Saturday, March 21, 2020

SICK (the dataset) in these trying times

 
SICK, the dataset, stands for Sentences Involving Compositional Knowledge, nothing more. In particular, it has nothing to do with the coronavirus apocalypse, we're living now. Actually, the 'nothing more' above is an exaggeration. There was an EU-funded project COMPOSES (2010-2014) and they have many interesting publications. But the main  references seem to be:
  • L. Bentivogli, R. Bernardi, M. Marelli, S. Menini, M. Baroni and R. Zamparelli (2016). SICK Through the SemEval Glasses. Lesson learned from the evaluation of compositional distributional semantic models on full sentences through semantic relatedness and textual entailment. Journal of Language Resources and Evaluation, 50(1), 95-124
  • M. Marelli, S. Menini, M. Baroni, L. Bentivogli, R. Bernardi and R. Zamparelli (2014). A SICK cure for the evaluation of compositional distributional semantic models.

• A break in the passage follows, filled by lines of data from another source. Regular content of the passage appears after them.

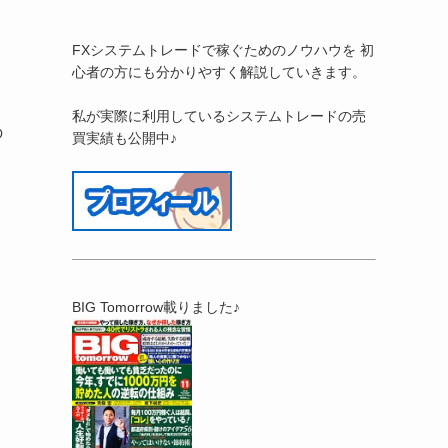
FXシステムトレードで稼ぐためのノウハウを 初
心者の方にも分かりやすく解説していきます。
私が実際に利用しているシステムトレードの売
の
買実績も公開中♪
BIG Tomorrow載りました♪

Proceedings of LREC 2014, Reykjavik (Iceland): ELRA, 216-223.

 My history here begins when, in 2016, Google announced Parsey McParseface (for the name see Boaty McBoatface). I thought it was time to check SICK using SyntaxNet and other off-the-shelf tools, like WordNet and SUMO. The promise of near-human parsing accuracy (94% they said), a dataset curated by linguists to be simple and concrete (no temporal phenomena, no named entities, no multiword expressions, no coreference, they said) and with a small vocabulary (2K content words), I thought "we can do this!".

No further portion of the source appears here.